Scan the data below. Pull out each line where "الزيارة" occurs.

(Given entries)
==============================

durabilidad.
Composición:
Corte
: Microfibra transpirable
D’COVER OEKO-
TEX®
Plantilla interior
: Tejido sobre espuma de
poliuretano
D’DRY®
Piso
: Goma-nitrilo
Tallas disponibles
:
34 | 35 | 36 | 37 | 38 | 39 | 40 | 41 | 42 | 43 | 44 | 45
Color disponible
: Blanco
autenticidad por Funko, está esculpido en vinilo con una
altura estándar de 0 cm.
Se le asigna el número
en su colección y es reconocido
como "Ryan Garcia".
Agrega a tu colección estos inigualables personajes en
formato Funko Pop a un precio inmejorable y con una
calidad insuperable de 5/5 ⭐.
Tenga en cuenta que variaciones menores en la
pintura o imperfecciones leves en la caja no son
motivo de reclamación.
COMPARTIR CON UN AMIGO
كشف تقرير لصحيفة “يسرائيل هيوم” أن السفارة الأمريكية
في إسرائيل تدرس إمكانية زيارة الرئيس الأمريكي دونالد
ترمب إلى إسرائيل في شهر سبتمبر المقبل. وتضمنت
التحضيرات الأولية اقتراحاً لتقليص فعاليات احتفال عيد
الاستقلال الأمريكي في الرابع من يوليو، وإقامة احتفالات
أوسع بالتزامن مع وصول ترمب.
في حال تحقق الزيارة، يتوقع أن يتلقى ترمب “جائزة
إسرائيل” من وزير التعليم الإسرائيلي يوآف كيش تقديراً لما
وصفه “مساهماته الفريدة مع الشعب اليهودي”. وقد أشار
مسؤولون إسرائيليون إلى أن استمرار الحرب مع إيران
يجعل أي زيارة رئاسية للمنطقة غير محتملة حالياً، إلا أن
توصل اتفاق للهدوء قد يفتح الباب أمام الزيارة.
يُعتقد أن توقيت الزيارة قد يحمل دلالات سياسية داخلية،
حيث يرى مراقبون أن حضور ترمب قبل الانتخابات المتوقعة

==============================

(Response to this exercise)
في حال تحقق الزيارة، يتوقع أن يتلقى ترمب “جائزة
توصل اتفاق للهدوء قد يفتح الباب أمام الزيارة.
يُعتقد أن توقيت الزيارة قد يحمل دلالات سياسية داخلية،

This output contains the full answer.